MobileRead Forums - View Single Post - Caliber metadata plugin ignors source_relevance attribute

dandman · 05-20-2024, 01:14 PM

so apparently the source_relevance is not the only attribute the compare takes into consideration when sorting the book results by relevance, but also the comments length, if it has a cover, are the identifier of searched book and current results resembles etc.

i could not find that in the docs, only in the code comments,

i think it is an important part to mention, so i will quote it here for others:

function identify_results_keygen returns a function that will generate a key that the sort will use as a sorting key:

PHP Code:


			
identify_results_keygen(title, authors, identifiers)

Code:

        Returns a function that is used to generate a key that can sort Metadata
        objects by their relevance given a search query (title, authors,
        identifiers).

        These keys are used to sort the results of a call to :meth:`identify`.

        For details on the default algorithm see
        :class:`InternalMetadataCompareKeyGen`. Re-implement this function in
        your plugin if the default algorithm is not suitable.

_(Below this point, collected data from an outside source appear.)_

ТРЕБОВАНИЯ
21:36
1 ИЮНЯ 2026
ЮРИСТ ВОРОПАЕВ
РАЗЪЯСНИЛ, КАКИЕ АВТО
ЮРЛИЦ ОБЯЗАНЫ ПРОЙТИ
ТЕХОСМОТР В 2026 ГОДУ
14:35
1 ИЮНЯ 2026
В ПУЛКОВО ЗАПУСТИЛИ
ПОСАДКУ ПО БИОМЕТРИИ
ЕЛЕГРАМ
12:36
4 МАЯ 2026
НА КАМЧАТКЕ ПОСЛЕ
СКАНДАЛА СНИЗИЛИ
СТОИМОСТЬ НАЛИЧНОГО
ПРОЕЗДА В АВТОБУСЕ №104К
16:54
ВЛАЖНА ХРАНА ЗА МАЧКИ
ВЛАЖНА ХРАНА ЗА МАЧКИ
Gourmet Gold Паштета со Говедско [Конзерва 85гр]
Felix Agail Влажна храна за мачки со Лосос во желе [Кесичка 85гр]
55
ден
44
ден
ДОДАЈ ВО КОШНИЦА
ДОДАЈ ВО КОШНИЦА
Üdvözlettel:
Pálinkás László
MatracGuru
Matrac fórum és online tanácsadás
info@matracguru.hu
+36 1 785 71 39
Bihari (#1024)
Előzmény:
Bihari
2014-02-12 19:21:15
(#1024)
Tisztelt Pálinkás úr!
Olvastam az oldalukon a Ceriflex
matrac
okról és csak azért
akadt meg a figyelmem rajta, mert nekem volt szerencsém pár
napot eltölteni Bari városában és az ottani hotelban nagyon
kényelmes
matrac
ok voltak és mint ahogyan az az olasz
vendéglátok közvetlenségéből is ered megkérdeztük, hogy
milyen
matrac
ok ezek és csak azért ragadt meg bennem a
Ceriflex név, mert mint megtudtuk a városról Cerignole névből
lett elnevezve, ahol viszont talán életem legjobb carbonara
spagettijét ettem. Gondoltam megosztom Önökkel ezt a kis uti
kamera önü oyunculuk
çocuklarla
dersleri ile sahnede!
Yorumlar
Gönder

and the internal implementation of the algorithm is:

Code:

    Generate a sort key for comparison of the relevance of Metadata objects,
    given a search query. This is used only to compare results from the same
    metadata source, not across different sources.

    The sort key ensures that an ascending order sort is a sort by order of
    decreasing relevance.

    The algorithm is:

        * Prefer results that have at least one identifier the same as for the query
        * Prefer results with a cached cover URL
        * Prefer results with all available fields filled in
        * Prefer results with the same language as the current user interface language
        * Prefer results that are an exact title match to the query
        * Prefer results with longer comments (greater than 10% longer)
        * Use the relevance of the result as reported by the metadata source's search
           engine

for me it was the length of the comments that overcame the relevance,
basically the source_relevance (.extra) is taken into consideration if and only if all else is the same

PHP Code:


			
    def compare_to_other(self, other):

        a = cmp(self.base, other.base)

        if a != 0:

            return a

        cx, cy = self.comments_len, other.comments_len

        if cx and cy:

            t = (cx + cy) / 20

            delta = cy - cx

            if abs(delta) > t:

                return -1 if delta < 0 else 1

        return cmp(self.extra, other.extra)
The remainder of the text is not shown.